What to produce: Print all of the entries exactly, minus the pictures.

Data for review:
★ ★ ★

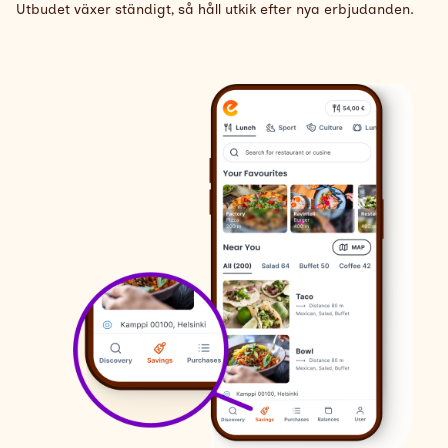
Utbudet växer ständigt, så håll utkik efter nya erbjudanden.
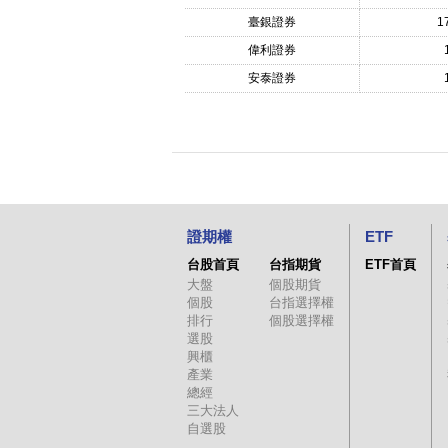
臺銀證券
1
偉利證券
安泰證券
證期權
ETF
台股首頁
台指期貨
ETF首頁
大盤
個股期貨
個股
台指選擇權
排行
個股選擇權
選股
興櫃
產業
總經
三大法人
自選股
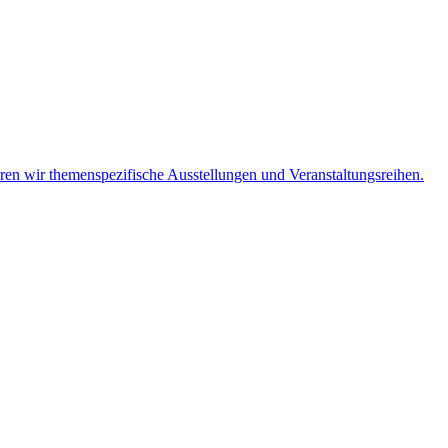
eren wir themenspezifische Ausstellungen und Veranstaltungsreihen.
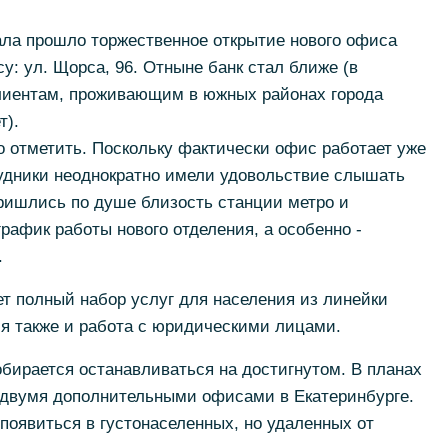
ала прошло торжественное открытие нового офиса
у: ул. Щорса, 96. Отныне банк стал ближе (в
клиентам, проживающим в южных районах города
т).
о отметить. Поскольку фактически офис работает уже
трудники неоднократно имели удовольствие слышать
ишлись по душе близость станции метро и
рафик работы нового отделения, а особенно -
.
т полный набор услуг для населения из линейки
ся также и работа с юридическими лицами.
обирается останавливаться на достигнутом. В планах
е двумя дополнительными офисами в Екатеринбурге.
 появиться в густонаселенных, но удаленных от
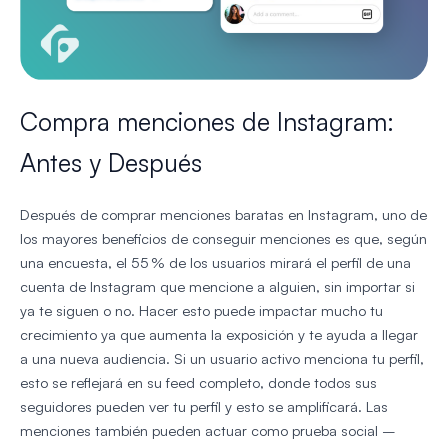
Compra menciones de Instagram:
Antes y Después
Después de comprar menciones baratas en Instagram, uno de
los mayores beneficios de conseguir menciones es que, según
una encuesta, el 55 % de los usuarios mirará el perfil de una
cuenta de Instagram que mencione a alguien, sin importar si
ya te siguen o no. Hacer esto puede impactar mucho tu
crecimiento ya que aumenta la exposición y te ayuda a llegar
a una nueva audiencia. Si un usuario activo menciona tu perfil,
esto se reflejará en su feed completo, donde todos sus
seguidores pueden ver tu perfil y esto se amplificará. Las
menciones también pueden actuar como prueba social –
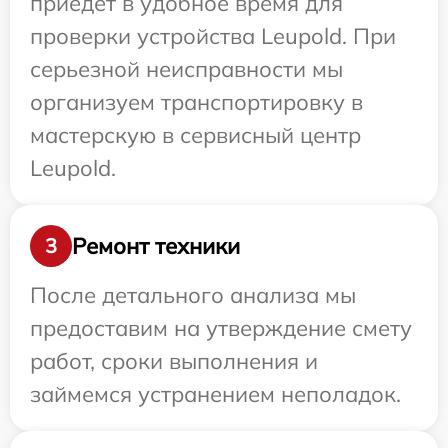
приедет в удобное время для
проверки устройства Leupold. При
серьезной неисправности мы
организуем транспортировку в
мастерскую в сервисный центр
Leupold.
Ремонт техники
3
После детального анализа мы
предоставим на утверждение смету
работ, сроки выполнения и
займемся устранением неполадок.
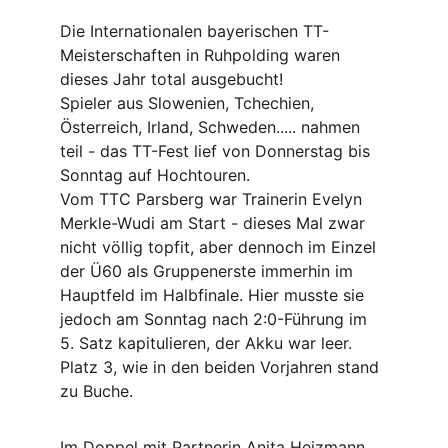
Die Internationalen bayerischen TT-
Meisterschaften in Ruhpolding waren 
dieses Jahr total ausgebucht!
Spieler aus Slowenien, Tchechien, 
Österreich, Irland, Schweden..... nahmen 
teil - das TT-Fest lief von Donnerstag bis 
Sonntag auf Hochtouren.
Vom TTC Parsberg war Trainerin Evelyn 
Merkle-Wudi am Start - dieses Mal zwar 
nicht völlig topfit, aber dennoch im Einzel 
der Ü60 als Gruppenerste immerhin im 
Hauptfeld im Halbfinale. Hier musste sie 
jedoch am Sonntag nach 2:0-Führung im 
5. Satz kapitulieren, der Akku war leer. 
Platz 3, wie in den beiden Vorjahren stand 
zu Buche.
Im Doppel mit Partnerin Anita Heizmann 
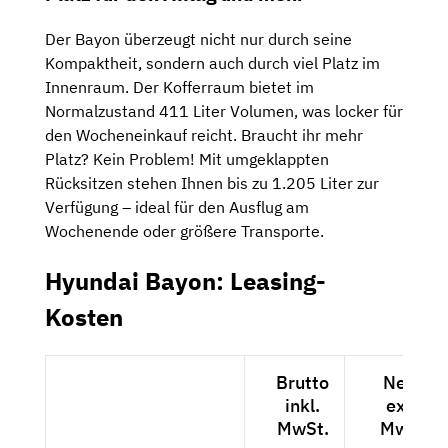
Der Bayon überzeugt nicht nur durch seine
Kompaktheit, sondern auch durch viel Platz im
Innenraum. Der Kofferraum bietet im
Normalzustand 411 Liter Volumen, was locker für
den Wocheneinkauf reicht. Braucht ihr mehr
Platz? Kein Problem! Mit umgeklappten
Rücksitzen stehen Ihnen bis zu 1.205 Liter zur
Verfügung – ideal für den Ausflug am
Wochenende oder größere Transporte.
Hyundai Bayon: Leasing-
Kosten
Brutto
Netto
inkl.
exkl.
MwSt.
MwSt.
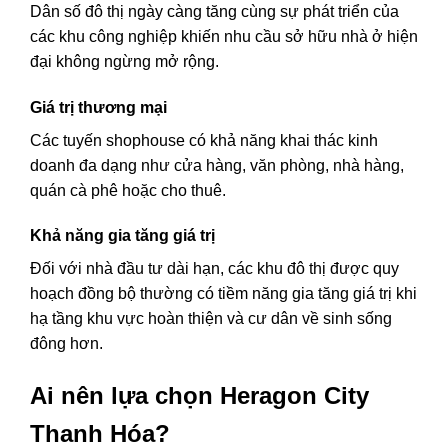
Dân số đô thị ngày càng tăng cùng sự phát triển của
các khu công nghiệp khiến nhu cầu sở hữu nhà ở hiện
đại không ngừng mở rộng.
Giá trị thương mại
Các tuyến shophouse có khả năng khai thác kinh
doanh đa dạng như cửa hàng, văn phòng, nhà hàng,
quán cà phê hoặc cho thuê.
Khả năng gia tăng giá trị
Đối với nhà đầu tư dài hạn, các khu đô thị được quy
hoạch đồng bộ thường có tiềm năng gia tăng giá trị khi
hạ tầng khu vực hoàn thiện và cư dân về sinh sống
đông hơn.
Ai nên lựa chọn Heragon City
Thanh Hóa?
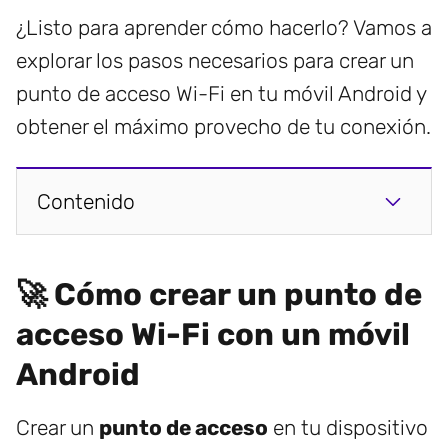
¿Listo para aprender cómo hacerlo? Vamos a
explorar los pasos necesarios para crear un
punto de acceso Wi-Fi en tu móvil Android y
obtener el máximo provecho de tu conexión.
Contenido
🚀 Cómo crear un punto de
acceso Wi-Fi con un móvil
Android
Crear un
punto de acceso
en tu dispositivo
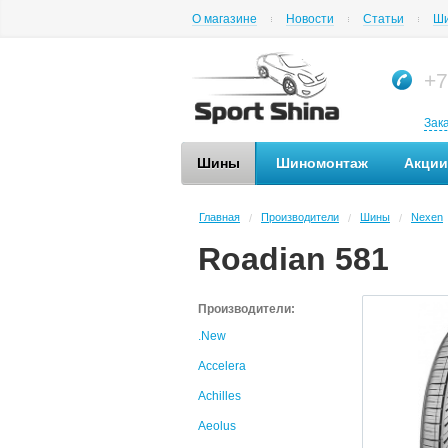
О магазине
Новости
Статьи
Ши
+7
Зак
Шины
Шиномонтаж
Акции
Главная
Производители
Шины
Nexen
/
/
/
Roadian 581
Производители:
.New
Accelera
Achilles
Aeolus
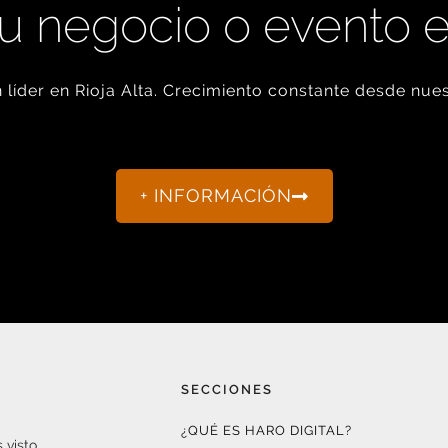
u negocio o evento 
líder en Rioja Alta. Crecimiento constante desde nues
+ INFORMACIÓN
SECCIONES
¿QUÉ ES HARO DIGITAL?
 visto.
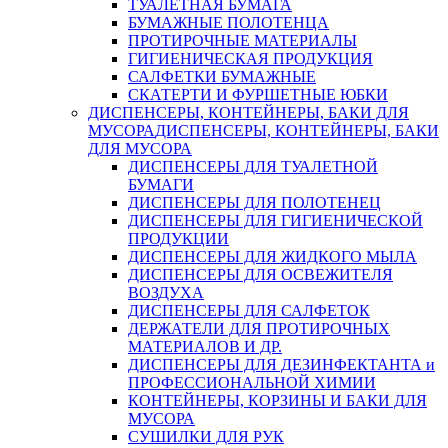
ТУАЛЕТНАЯ БУМАГА
БУМАЖНЫЕ ПОЛОТЕНЦА
ПРОТИРОЧНЫЕ МАТЕРИАЛЫ
ГИГИЕНИЧЕСКАЯ ПРОДУКЦИЯ
САЛФЕТКИ БУМАЖНЫЕ
СКАТЕРТИ И ФУРШЕТНЫЕ ЮБКИ
ДИСПЕНСЕРЫ, КОНТЕЙНЕРЫ, БАКИ ДЛЯ
МУСОРА
ДИСПЕНСЕРЫ, КОНТЕЙНЕРЫ, БАКИ
ДЛЯ МУСОРА
ДИСПЕНСЕРЫ ДЛЯ ТУАЛЕТНОЙ
БУМАГИ
ДИСПЕНСЕРЫ ДЛЯ ПОЛОТЕНЕЦ
ДИСПЕНСЕРЫ ДЛЯ ГИГИЕНИЧЕСКОЙ
ПРОДУКЦИИ
ДИСПЕНСЕРЫ ДЛЯ ЖИДКОГО МЫЛА
ДИСПЕНСЕРЫ ДЛЯ ОСВЕЖИТЕЛЯ
ВОЗДУХА
ДИСПЕНСЕРЫ ДЛЯ САЛФЕТОК
ДЕРЖАТЕЛИ ДЛЯ ПРОТИРОЧНЫХ
МАТЕРИАЛОВ И ДР.
ДИСПЕНСЕРЫ ДЛЯ ДЕЗИНФЕКТАНТА и
ПРОФЕССИОНАЛЬНОЙ ХИМИИ
КОНТЕЙНЕРЫ, КОРЗИНЫ И БАКИ ДЛЯ
МУСОРА
СУШИЛКИ ДЛЯ РУК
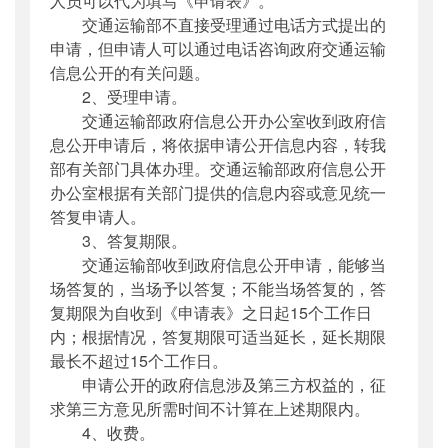
人员可以代为填写《申请表》。
交通运输部不直接受理通过电话方式提出的
申请，但申请人可以通过电话咨询政府交通运输
信息公开的有关问题。
2、受理申请。
交通运输部政府信息公开办公室收到政府信
息公开申请后，将依据申请公开信息内容，转我
部有关部门具体办理。交通运输部政府信息公开
办公室根据有关部门提供的信息内容或意见统一
答复申请人。
3、答复期限。
交通运输部收到政府信息公开申请，能够当
场答复的，当场予以答复；不能当场答复的，答
复期限为自收到《申请表》之日起15个工作日
内；根据情况，答复期限可适当延长，延长期限
最长不超过15个工作日。
申请公开的政府信息涉及第三方权益的，征
求第三方意见所需时间不计算在上述期限内。
4、收费。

★ ★ ★

Solution for this exercise:
Utbudet växer ständigt, så håll utkik efter nya erbjudanden.
臺銀證券
1
偉利證券
安泰證券
證期權
ETF
台股首頁
台指期貨
ETF首頁
大盤
個股期貨
個股
台指選擇權
排行
個股選擇權
選股
興櫃
產業
總經
三大法人
自選股
eren wir themenspezifische Ausstellungen und Veranstaltungsreihen.
ала прошло торжественное открытие нового офиса
у: ул. Щорса, 96. Отныне банк стал ближе (в
клиентам, проживающим в южных районах города
т).
о отметить. Поскольку фактически офис работает уже
трудники неоднократно имели удовольствие слышать
ишлись по душе близость станции метро и
рафик работы нового отделения, а особенно -
.
т полный набор услуг для населения из линейки
ся также и работа с юридическими лицами.
обирается останавливаться на достигнутом. В планах
е двумя дополнительными офисами в Екатеринбурге.
 появиться в густонаселенных, но удаленных от
Compra menciones de Instagram:
Antes y Después
Después de comprar menciones baratas en Instagram, uno de
los mayores beneficios de conseguir menciones es que, según
una encuesta, el 55 % de los usuarios mirará el perfil de una
cuenta de Instagram que mencione a alguien, sin importar si
ya te siguen o no. Hacer esto puede impactar mucho tu
crecimiento ya que aumenta la exposición y te ayuda a llegar
a una nueva audiencia. Si un usuario activo menciona tu perfil,
esto se reflejará en su feed completo, donde todos sus
seguidores pueden ver tu perfil y esto se amplificará. Las
menciones también pueden actuar como prueba social –
приедет в удобное время для
проверки устройства Leupold. При
серьезной неисправности мы
организуем транспортировку в
мастерскую в сервисный центр
Leupold.
Ремонт техники
3
После детального анализа мы
предоставим на утверждение смету
работ, сроки выполнения и
займемся устранением неполадок.
Die Internationalen bayerischen TT-
Meisterschaften in Ruhpolding waren 
dieses Jahr total ausgebucht!
Spieler aus Slowenien, Tchechien, 
Österreich, Irland, Schweden..... nahmen 
teil - das TT-Fest lief von Donnerstag bis 
Sonntag auf Hochtouren.
Vom TTC Parsberg war Trainerin Evelyn 
Merkle-Wudi am Start - dieses Mal zwar 
nicht völlig topfit, aber dennoch im Einzel 
der Ü60 als Gruppenerste immerhin im 
Hauptfeld im Halbfinale. Hier musste sie 
jedoch am Sonntag nach 2:0-Führung im 
5. Satz kapitulieren, der Akku war leer. 
Platz 3, wie in den beiden Vorjahren stand 
zu Buche.
Im Doppel mit Partnerin Anita Heizmann 
Der Bayon überzeugt nicht nur durch seine
Kompaktheit, sondern auch durch viel Platz im
Innenraum. Der Kofferraum bietet im
Normalzustand 411 Liter Volumen, was locker für
den Wocheneinkauf reicht. Braucht ihr mehr
Platz? Kein Problem! Mit umgeklappten
Rücksitzen stehen Ihnen bis zu 1.205 Liter zur
Verfügung – ideal für den Ausflug am
Wochenende oder größere Transporte.
Hyundai Bayon: Leasing-
Kosten
Brutto
Netto
inkl.
exkl.
MwSt.
MwSt.
Dân số đô thị ngày càng tăng cùng sự phát triển của
các khu công nghiệp khiến nhu cầu sở hữu nhà ở hiện
đại không ngừng mở rộng.
Giá trị thương mại
Các tuyến shophouse có khả năng khai thác kinh
doanh đa dạng như cửa hàng, văn phòng, nhà hàng,
quán cà phê hoặc cho thuê.
Khả năng gia tăng giá trị
Đối với nhà đầu tư dài hạn, các khu đô thị được quy
hoạch đồng bộ thường có tiềm năng gia tăng giá trị khi
hạ tầng khu vực hoàn thiện và cư dân về sinh sống
đông hơn.
Ai nên lựa chọn Heragon City
Thanh Hóa?
¿Listo para aprender cómo hacerlo? Vamos a
explorar los pasos necesarios para crear un
punto de acceso Wi-Fi en tu móvil Android y
obtener el máximo provecho de tu conexión.
Contenido
🚀 Cómo crear un punto de
acceso Wi-Fi con un móvil
Android
Crear un
punto de acceso
en tu dispositivo
О магазине
Новости
Статьи
Ши
+7
Зак
Шины
Шиномонтаж
Акции
Главная
Производители
Шины
Nexen
/
/
/
Roadian 581
Производители:
.New
Accelera
Achilles
Aeolus
u negocio o evento 
líder en Rioja Alta. Crecimiento constante desde nues
+ INFORMACIÓN
SECCIONES
¿QUÉ ES HARO DIGITAL?
 visto.
ТУАЛЕТНАЯ БУМАГА
БУМАЖНЫЕ ПОЛОТЕНЦА
ПРОТИРОЧНЫЕ МАТЕРИАЛЫ
ГИГИЕНИЧЕСКАЯ ПРОДУКЦИЯ
САЛФЕТКИ БУМАЖНЫЕ
СКАТЕРТИ И ФУРШЕТНЫЕ ЮБКИ
ДИСПЕНСЕРЫ, КОНТЕЙНЕРЫ, БАКИ ДЛЯ
МУСОРА
ДИСПЕНСЕРЫ, КОНТЕЙНЕРЫ, БАКИ
ДЛЯ МУСОРА
ДИСПЕНСЕРЫ ДЛЯ ТУАЛЕТНОЙ
БУМАГИ
ДИСПЕНСЕРЫ ДЛЯ ПОЛОТЕНЕЦ
ДИСПЕНСЕРЫ ДЛЯ ГИГИЕНИЧЕСКОЙ
ПРОДУКЦИИ
ДИСПЕНСЕРЫ ДЛЯ ЖИДКОГО МЫЛА
ДИСПЕНСЕРЫ ДЛЯ ОСВЕЖИТЕЛЯ
ВОЗДУХА
ДИСПЕНСЕРЫ ДЛЯ САЛФЕТОК
ДЕРЖАТЕЛИ ДЛЯ ПРОТИРОЧНЫХ
МАТЕРИАЛОВ И ДР.
ДИСПЕНСЕРЫ ДЛЯ ДЕЗИНФЕКТАНТА и
ПРОФЕССИОНАЛЬНОЙ ХИМИИ
КОНТЕЙНЕРЫ, КОРЗИНЫ И БАКИ ДЛЯ
МУСОРА
СУШИЛКИ ДЛЯ РУК
人员可以代为填写《申请表》。
交通运输部不直接受理通过电话方式提出的
申请，但申请人可以通过电话咨询政府交通运输
信息公开的有关问题。
2、受理申请。
交通运输部政府信息公开办公室收到政府信
息公开申请后，将依据申请公开信息内容，转我
部有关部门具体办理。交通运输部政府信息公开
办公室根据有关部门提供的信息内容或意见统一
答复申请人。
3、答复期限。
交通运输部收到政府信息公开申请，能够当
场答复的，当场予以答复；不能当场答复的，答
复期限为自收到《申请表》之日起15个工作日
内；根据情况，答复期限可适当延长，延长期限
最长不超过15个工作日。
申请公开的政府信息涉及第三方权益的，征
求第三方意见所需时间不计算在上述期限内。
4、收费。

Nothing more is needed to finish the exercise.